In contrast, the early-stage funding environment for non-deep tech startups has proven relatively more challenging.
The industry assessment is that while the venture investment market has entered a phase of quantitative recovery, in reality a “wheat-from-chaff” sorting process has begun in earnest, with capital concentrating on a select group of companies whose technological capabilities and founding team competitiveness have been validated.
By sector, the surge of the blockchain and digital asset segment also stood out.
Amid rising expectations for the institutionalization of digital assets and the easing of financial-industrial separation regulations, competition among financial firms to secure first-mover advantage in digital financial infrastructure is intensifying.

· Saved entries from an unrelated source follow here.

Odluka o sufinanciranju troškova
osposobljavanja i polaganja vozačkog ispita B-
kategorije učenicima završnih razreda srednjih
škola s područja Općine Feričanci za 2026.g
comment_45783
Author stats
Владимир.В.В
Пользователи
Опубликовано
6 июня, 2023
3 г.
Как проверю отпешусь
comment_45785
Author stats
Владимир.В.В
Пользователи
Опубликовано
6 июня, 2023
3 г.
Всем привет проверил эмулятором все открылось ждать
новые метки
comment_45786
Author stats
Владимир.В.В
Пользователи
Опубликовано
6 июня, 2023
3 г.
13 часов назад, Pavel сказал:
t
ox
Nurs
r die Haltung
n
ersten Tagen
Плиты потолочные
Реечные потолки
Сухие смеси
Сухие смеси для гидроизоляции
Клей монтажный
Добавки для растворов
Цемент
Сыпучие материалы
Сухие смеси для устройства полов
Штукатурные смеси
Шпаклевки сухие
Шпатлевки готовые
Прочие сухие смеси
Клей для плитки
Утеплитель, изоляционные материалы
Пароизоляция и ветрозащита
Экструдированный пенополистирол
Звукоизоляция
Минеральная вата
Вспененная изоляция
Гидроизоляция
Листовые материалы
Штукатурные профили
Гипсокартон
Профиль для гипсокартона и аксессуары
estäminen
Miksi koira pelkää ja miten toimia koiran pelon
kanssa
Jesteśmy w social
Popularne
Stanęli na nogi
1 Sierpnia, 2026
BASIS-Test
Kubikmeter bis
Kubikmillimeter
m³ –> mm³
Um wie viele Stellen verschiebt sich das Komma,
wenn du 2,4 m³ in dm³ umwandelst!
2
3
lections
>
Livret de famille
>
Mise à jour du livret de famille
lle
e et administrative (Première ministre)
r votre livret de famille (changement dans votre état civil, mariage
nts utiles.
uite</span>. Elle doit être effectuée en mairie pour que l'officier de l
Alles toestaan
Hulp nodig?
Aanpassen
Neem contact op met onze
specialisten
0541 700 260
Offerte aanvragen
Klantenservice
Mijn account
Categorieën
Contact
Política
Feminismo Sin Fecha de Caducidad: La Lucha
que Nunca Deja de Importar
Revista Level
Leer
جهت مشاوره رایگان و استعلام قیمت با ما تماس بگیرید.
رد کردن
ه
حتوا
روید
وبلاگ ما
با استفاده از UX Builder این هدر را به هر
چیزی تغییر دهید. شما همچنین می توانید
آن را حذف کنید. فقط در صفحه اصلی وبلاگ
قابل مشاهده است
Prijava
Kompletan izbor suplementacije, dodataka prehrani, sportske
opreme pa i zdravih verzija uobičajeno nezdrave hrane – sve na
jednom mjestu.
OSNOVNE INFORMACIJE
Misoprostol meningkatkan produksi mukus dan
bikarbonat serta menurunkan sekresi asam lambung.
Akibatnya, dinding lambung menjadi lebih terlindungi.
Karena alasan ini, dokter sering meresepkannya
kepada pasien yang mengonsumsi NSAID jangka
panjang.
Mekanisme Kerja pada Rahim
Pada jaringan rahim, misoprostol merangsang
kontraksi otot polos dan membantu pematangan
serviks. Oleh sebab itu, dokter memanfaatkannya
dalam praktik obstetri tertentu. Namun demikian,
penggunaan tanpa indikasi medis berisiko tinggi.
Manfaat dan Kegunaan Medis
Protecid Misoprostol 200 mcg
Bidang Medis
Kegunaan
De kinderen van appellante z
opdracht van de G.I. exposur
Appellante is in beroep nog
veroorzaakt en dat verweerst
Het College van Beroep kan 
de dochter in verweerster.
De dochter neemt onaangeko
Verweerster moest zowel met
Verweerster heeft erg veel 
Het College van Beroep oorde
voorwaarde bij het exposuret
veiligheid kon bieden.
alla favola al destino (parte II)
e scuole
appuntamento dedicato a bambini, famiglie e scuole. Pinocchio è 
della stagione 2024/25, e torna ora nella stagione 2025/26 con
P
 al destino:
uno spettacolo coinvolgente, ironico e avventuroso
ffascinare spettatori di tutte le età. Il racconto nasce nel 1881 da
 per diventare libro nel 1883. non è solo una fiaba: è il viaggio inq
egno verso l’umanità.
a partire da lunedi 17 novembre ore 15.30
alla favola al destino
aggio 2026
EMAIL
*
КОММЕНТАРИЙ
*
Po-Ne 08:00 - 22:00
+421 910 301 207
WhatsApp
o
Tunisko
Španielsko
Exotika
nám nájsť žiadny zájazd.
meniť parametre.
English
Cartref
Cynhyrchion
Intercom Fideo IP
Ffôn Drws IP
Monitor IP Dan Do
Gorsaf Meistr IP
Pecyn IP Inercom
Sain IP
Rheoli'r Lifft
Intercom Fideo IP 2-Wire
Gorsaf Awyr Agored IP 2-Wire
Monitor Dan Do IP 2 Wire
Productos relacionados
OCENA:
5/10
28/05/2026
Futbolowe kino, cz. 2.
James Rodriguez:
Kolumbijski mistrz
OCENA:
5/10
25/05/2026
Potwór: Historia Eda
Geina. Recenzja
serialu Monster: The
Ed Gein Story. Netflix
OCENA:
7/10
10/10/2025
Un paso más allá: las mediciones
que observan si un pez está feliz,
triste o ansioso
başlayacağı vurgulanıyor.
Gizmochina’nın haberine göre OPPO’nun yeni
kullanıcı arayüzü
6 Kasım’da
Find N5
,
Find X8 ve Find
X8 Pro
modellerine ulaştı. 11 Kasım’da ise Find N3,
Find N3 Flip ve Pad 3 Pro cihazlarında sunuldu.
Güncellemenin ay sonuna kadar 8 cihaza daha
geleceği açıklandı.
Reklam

Representative cases include the Dunamu secondary share acquisition (approximately 2.216 trillion won), in which Samsung Securities, Hanwha Investment & Securities, and Hana Financial Group participated, and Korea Investment & Securities’ acquisition of a stake in Coinone (approximately 160 billion won).
These moves are interpreted as strategic efforts by the financial sector to seize leadership in next-generation digital financial infrastructure by securing stakes in cryptocurrency exchanges.
“The investment market is showing a recovery trend, but capital is not being supplied evenly to all companies,” The VC said. “The trend of selective investment, with capital concentrating on deep tech sectors such as AI and robotics and on validated founding teams, is being further reinforced.”